Yes, indeed... if it wasn't for the group by clause the cartesian product would be obvious. Every single quantity is being summarized for every product; i.e., all the sales are being paired with all the products. The where clause is missing a line:
and product.id = sales_order_items.prod_id
Before the sum() function and group by clause summarized everything, the result set should have contained 411 product/quantity pairs. But without the join on product.id it actually contained 4110 rows.
If it wasn't for this explosion of data the arithmetic problem might have been more obvious. This select...
select product.name,
sum ( sales_order_items.quantity
/ 12 ) / 365
from product,
sales_order_items
where sales_order_items.ship_date >= '1994 01 01'
and sales_order_items.ship_date <= '1994 12 31'
and product.id = sales_order_items.prod_id
group by product.name
order by product.name;
...returns all zeros for the daily average sales figures:
Baseball Cap 0 Shorts 0 Sweatshirt 0 Tee Shirt 0 Visor 0
Here's another question: If there are 5 products, and 411 order quantities, why did the cartesian product contain 4110 rows? Shouldn't it contain only 2055 rows, or 411 times 5?
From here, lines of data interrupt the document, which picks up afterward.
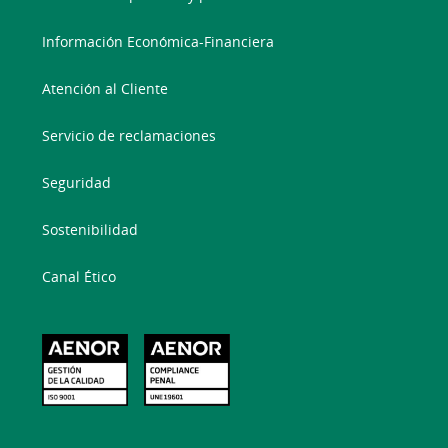
Información Económica-Financiera
Atención al Cliente
Servicio de reclamaciones
Seguridad
Sostenibilidad
Canal Ético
Have another look at the select: The group by is on product.name whereas the missing join is on product.id. The name column isn't unique. There are actually 10 different id values and only 5 different names: different styles of product have different ids but the same name.
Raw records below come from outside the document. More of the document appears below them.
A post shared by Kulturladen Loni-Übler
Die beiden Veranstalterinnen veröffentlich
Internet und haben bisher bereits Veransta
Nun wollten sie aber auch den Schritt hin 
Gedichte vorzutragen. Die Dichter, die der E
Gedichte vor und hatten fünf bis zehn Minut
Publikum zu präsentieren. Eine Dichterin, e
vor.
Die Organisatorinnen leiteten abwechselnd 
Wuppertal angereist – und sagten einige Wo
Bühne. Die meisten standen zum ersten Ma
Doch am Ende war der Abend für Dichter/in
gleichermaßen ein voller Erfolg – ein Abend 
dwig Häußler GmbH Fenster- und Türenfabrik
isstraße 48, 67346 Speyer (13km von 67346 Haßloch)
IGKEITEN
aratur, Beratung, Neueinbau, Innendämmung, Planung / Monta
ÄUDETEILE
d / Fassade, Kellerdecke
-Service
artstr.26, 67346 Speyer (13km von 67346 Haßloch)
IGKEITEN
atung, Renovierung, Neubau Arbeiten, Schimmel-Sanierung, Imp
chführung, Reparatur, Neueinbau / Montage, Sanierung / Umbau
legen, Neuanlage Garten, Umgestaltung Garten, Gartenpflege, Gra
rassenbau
For the record, here's the final solution:
select product.name,
sum ( cast ( sales_order_items.quantity as real )
/ 12 ) / 365
from product,
sales_order_items
where sales_order_items.ship_date >= '1994 01 01'
and sales_order_items.ship_date <= '1994 12 31'
and product.id = sales_order_items.prod_id
group by product.name
order by product.name;
Here's the final result set, with neither an arithmetic problem nor a cartesian product:
Baseball Cap 0.556393 Shorts 0.419178 Sweatshirt 0.394521 Tee Shirt 0.646575 Visor 0.430137
And the moral of this story? If you're going to use a group by clause to summarize data make sure the base result set contains the right rows. Test the select without the summarization first. A group by clause can hide a huge mistake, even a cartesian product!